**To do:**
Transcribe the lines below exactly. No image belongs in the transcription.

---*---

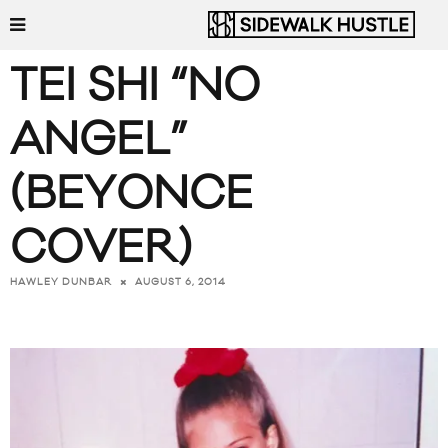
TEI SHI “NO
ANGEL”
(BEYONCE
COVER)
AUGUST 6, 2014
HAWLEY DUNBAR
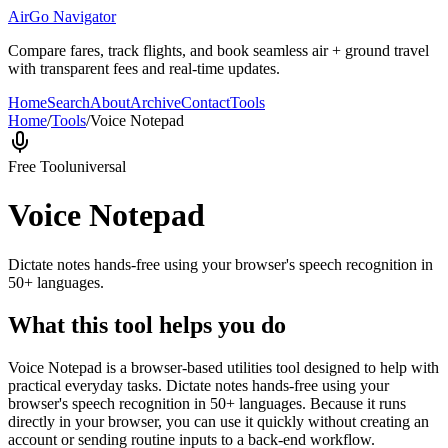
AirGo Navigator
Compare fares, track flights, and book seamless air + ground travel
with transparent fees and real-time updates.
Home
Search
About
Archive
Contact
Tools
Home
/
Tools
/
Voice Notepad
Free Tool
universal
Voice Notepad
Dictate notes hands-free using your browser's speech recognition in
50+ languages.
What this tool helps you do
Voice Notepad is a browser-based utilities tool designed to help with
practical everyday tasks. Dictate notes hands-free using your
browser's speech recognition in 50+ languages. Because it runs
directly in your browser, you can use it quickly without creating an
account or sending routine inputs to a back-end workflow.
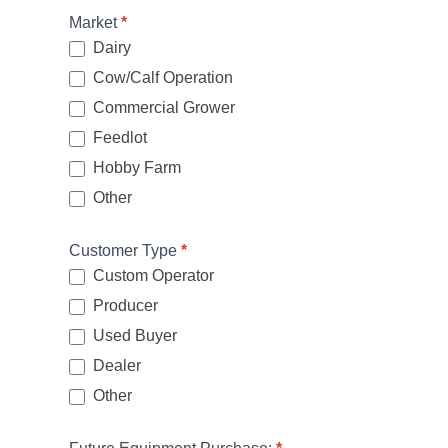
Market
*
Dairy
Cow/Calf Operation
Commercial Grower
Feedlot
Hobby Farm
Other
Other
Customer Type
*
Custom Operator
Producer
Used Buyer
Dealer
Other
Other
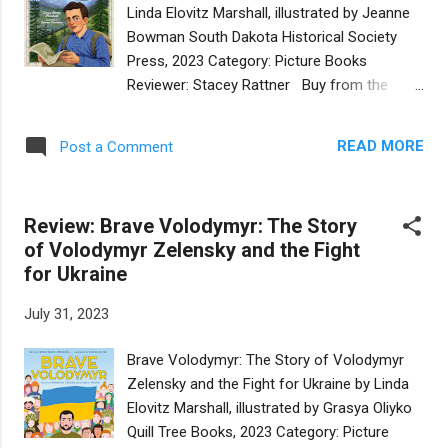
are new and have never seen night before.
Linda Elovitz Marshall, illustrated by Jeanne
But they have faith and, together, they make
Bowman South Dakota Historical Society
it through. Kimmelman’s beautiful, lyrical
Press, 2023 Category: Picture Books
language combines with Irina
Reviewer: Stacey Rattner Buy from the
Augustinovich’s spectacularly sensitive
publisher As a very aspiring 46er (41 peaks
illustrations to give readers a creative telling
to go), I am embarrassed to say that I had
of Eve and Adam’s first day. The two have
READ MORE
Post a Comment
never heard of Bob Marshall. How wonderful
golden skin and wavy black hair, which can
to learn about this man who, in only 38 years
be interpreted as white, Asian, or Latinx. Ev...
of his life, did so much to preserve
Review: Brave Volodymyr: The Story
wilderness in our country. One of the peaks
of Volodymyr Zelensky and the Fight
is his namesake. I look forward to reaching
for Ukraine
that summit and declaring to all who want to
know that it is named after a Jewish man!
July 31, 2023
Bob was born in New York City but visited
the Adirondacks with his family in the
Brave Volodymyr: The Story of Volodymyr
summer. He and his brothers explored, took
Zelensky and the Fight for Ukraine by Linda
notes and played “Lewis and Clark” among
Elovitz Marshall, illustrated by Grasya Oliyko
the peaks. As an adult, Bob worked hard to
Quill Tree Books, 2023 Category: Picture
ensure that wilderness areas were preserved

---*---

**Output of the exercise:**
TEI SHI “NO
ANGEL”
(BEYONCE
COVER)
AUGUST 6, 2014
HAWLEY DUNBAR
AirGo Navigator
Compare fares, track flights, and book seamless air + ground travel
with transparent fees and real-time updates.
Home
Search
About
Archive
Contact
Tools
Home
/
Tools
/
Voice Notepad
Free Tool
universal
Voice Notepad
Dictate notes hands-free using your browser's speech recognition in
50+ languages.
What this tool helps you do
Voice Notepad is a browser-based utilities tool designed to help with
practical everyday tasks. Dictate notes hands-free using your
browser's speech recognition in 50+ languages. Because it runs
directly in your browser, you can use it quickly without creating an
account or sending routine inputs to a back-end workflow.
Market
*
Dairy
Cow/Calf Operation
Commercial Grower
Feedlot
Hobby Farm
Other
Other
Customer Type
*
Custom Operator
Producer
Used Buyer
Dealer
Other
Other
are new and have never seen night before.
Linda Elovitz Marshall, illustrated by Jeanne
But they have faith and, together, they make
Bowman South Dakota Historical Society
it through. Kimmelman’s beautiful, lyrical
Press, 2023 Category: Picture Books
language combines with Irina
Reviewer: Stacey Rattner Buy from the
Augustinovich’s spectacularly sensitive
publisher As a very aspiring 46er (41 peaks
illustrations to give readers a creative telling
to go), I am embarrassed to say that I had
of Eve and Adam’s first day. The two have
READ MORE
Post a Comment
never heard of Bob Marshall. How wonderful
golden skin and wavy black hair, which can
to learn about this man who, in only 38 years
be interpreted as white, Asian, or Latinx. Ev...
of his life, did so much to preserve
Review: Brave Volodymyr: The Story
wilderness in our country. One of the peaks
of Volodymyr Zelensky and the Fight
is his namesake. I look forward to reaching
for Ukraine
that summit and declaring to all who want to
know that it is named after a Jewish man!
July 31, 2023
Bob was born in New York City but visited
the Adirondacks with his family in the
Brave Volodymyr: The Story of Volodymyr
summer. He and his brothers explored, took
Zelensky and the Fight for Ukraine by Linda
notes and played “Lewis and Clark” among
Elovitz Marshall, illustrated by Grasya Oliyko
the peaks. As an adult, Bob worked hard to
Quill Tree Books, 2023 Category: Picture
ensure that wilderness areas were preserved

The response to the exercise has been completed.